◆RSウィルス感染症

 

 春や秋の季節の変わり目になると小児科の外来は保育園に行っている小さい子の鼻や咳の子でにぎわってきます。その中にはRSウィルス感染症の子が結構いるようです。症状は個人差があり、大きい子は普通の鼻水や咳であることが多く「花粉のアレルギーじゃないかしら?」と思って連れてくる親御さんもいます。またもともと喘息がある子はこの感染症にかかると発作をおこすことがあります。乳児期では始めは「鼻つまりで苦しそうなんですけど、、。」と言って赤ちゃんを連れてきます。聴診してみると少しぜーぜーしています。「吸入を明日もするので来て下さい。」といって様子をみていると、夜からどんどん呼吸の状態が悪化して夜間に緊急入院が必要になったこともあります。

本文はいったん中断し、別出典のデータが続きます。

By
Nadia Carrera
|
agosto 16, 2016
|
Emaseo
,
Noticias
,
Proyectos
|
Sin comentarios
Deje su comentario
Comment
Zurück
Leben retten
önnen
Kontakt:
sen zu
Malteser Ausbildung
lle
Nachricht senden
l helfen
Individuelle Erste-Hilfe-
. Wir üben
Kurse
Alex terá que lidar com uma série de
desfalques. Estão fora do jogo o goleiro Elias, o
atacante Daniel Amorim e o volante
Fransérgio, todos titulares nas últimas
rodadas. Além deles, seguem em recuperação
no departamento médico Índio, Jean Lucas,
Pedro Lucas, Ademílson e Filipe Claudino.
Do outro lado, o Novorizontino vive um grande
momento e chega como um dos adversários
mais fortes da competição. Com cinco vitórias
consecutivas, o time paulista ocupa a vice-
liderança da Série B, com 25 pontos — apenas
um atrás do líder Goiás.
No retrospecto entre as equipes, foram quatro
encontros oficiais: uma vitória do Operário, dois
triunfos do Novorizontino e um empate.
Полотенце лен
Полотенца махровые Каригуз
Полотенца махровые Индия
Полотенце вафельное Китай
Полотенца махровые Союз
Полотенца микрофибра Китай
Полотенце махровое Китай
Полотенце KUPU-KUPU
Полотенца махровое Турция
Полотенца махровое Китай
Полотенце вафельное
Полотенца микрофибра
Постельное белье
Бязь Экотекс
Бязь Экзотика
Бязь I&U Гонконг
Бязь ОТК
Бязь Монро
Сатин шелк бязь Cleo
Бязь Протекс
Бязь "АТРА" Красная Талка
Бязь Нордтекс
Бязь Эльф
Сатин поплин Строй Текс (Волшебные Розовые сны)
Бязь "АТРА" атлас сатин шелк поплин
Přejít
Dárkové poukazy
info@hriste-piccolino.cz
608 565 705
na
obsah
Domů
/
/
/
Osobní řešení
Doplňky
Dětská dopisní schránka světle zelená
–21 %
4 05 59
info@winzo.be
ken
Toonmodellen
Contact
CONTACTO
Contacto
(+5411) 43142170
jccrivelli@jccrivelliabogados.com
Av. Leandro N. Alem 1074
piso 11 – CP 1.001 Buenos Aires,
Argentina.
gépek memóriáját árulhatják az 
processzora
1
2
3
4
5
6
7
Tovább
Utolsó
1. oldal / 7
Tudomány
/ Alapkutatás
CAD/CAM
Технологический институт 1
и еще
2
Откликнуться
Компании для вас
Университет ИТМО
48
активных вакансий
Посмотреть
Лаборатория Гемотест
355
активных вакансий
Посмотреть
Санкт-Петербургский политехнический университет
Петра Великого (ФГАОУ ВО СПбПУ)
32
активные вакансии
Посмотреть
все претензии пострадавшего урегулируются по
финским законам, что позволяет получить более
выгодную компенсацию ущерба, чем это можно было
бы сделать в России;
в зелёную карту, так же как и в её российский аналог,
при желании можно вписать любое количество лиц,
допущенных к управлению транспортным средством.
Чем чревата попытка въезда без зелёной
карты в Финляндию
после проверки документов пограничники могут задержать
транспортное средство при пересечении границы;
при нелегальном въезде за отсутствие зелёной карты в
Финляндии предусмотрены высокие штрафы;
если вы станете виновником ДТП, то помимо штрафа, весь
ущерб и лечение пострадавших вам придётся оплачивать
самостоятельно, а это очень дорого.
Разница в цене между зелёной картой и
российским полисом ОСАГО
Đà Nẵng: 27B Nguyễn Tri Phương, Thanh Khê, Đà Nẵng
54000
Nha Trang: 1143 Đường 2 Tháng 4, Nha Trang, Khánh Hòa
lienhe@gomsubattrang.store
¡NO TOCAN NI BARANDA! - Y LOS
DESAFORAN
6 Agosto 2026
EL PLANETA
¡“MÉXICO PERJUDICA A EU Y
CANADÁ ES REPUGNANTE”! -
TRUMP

いずれにしろ小さい子やもともと気管が敏感な子は注意が必要です。ウィルス感染による症状は一週間ほどで次第に症状は軽快していきますが、気管の粘膜が荒れて気道の過敏性が遷延することが多いようです。そうすると集団保育をしている子はちょっとした風邪でその後も咳や喘鳴がおきやすくなったり、中耳炎が合併しやすくなったりします。かかりつけの先生に耳や鼻、気管の状態を確認してもらう必要があります。